Identical twins Lydia and Logan Acker, 18, are anything but in personality.
Lydia is the more outgoing of the two — laughing and bubbly — and possibly less disciplined, while Logan, the shy one, keeps Lydia in check. They both agree on these assessments, offering various anecdotal examples as proof. The most obvious is that they often hate each other’s favorite music.
But the one thing they do nearly identically, and have done since they were 4 years old, is ballet. And as supportive as they are of each other, they are also fiercely competitive and drive each other to work harder.
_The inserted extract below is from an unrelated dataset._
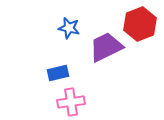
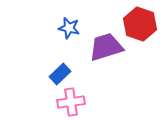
red hexagon: rotated 20 degrees counterclockwise
purple trapezoid: rotated 9 degrees clockwise
blue rectangle: moved 2 px right, 1 px down; rotated 30 degrees counterclockwise
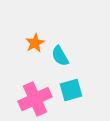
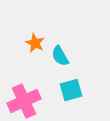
orange star: rotated 18 degrees counterclockwise
pink cross: moved 11 px left, 2 px down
“There were definitely times when I wanted to quit ballet, and Logan was like ‘No, I want to keep doing it,’ so I was like, ‘Yeah, because Logan’s doing it, I’ll do it too,'” Lydia says. “I think being able to do it together really helped us stick with it.”
Now as high school seniors who have danced together or shared roles in every performance to date, they will close out this stage of their young careers on April 14 and 15, performing as Swanhilda, the lead role in the classical ballet “Coppélia,” with International Ballet. They won’t actually be dancing together, though, this time. To give them both the chance to play the lead in “Coppélia,” Logan will dance Saturday night, and Lydia will dance the Sunday matinee.
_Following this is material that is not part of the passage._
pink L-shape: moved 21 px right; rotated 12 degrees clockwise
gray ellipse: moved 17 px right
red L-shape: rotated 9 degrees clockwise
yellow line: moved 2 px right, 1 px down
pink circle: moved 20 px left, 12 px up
“It’s been interesting to share the same role and bring — although we’re doing the same acting, the same steps — like, to bring something different in our own individual personalities to the role,” Logan says.
And since they are equally as accomplished ballerinas, it will be difficult even if the audience attends both performances, to tell the difference. But there are nuances to their partnering and arm movements, for instance, to which their partner, Gabriel Paluszak, who plays the male lead, will adjust. Lydia tends to have a more assertive style and Logan is more controlled in her movements, the Ackers say.
The “Coppélia” performances have even more significance for the Ackers since they began their instruction at the company’s affiliate, International Ballet Academy, almost 14 years ago. As IB’s founder and the Ackers’ first teacher, Lena Forster, points out, they are the only two students in the studio’s history to have begun and completed their instruction there.
The twins say they are thrilled to dance in this particular production as their last with IB before heading off to college because it is a full 90-minute ballet, and not a series of excerpts, and its comedic storyline requires as much acting as dancing.
Set to the music of Léo Delibes, “Coppélia” follows an eccentric toymaker, Dr. Coppelius, who is determined to bring his most recent life-sized doll, Coppélia, to life. Meanwhile, a friendly village girl, Swanhilda, and her fiancé, Franz, become curious about the mysterious girl that they see in Dr. Coppelius’ shop, not realizing she’s only a doll. When Swanhilda and Franz try to sneak into Dr. Coppelius’ shop and are discovered, a chaotic chain reaction, comic impersonations, and a dramatic — but happy — conclusion follow.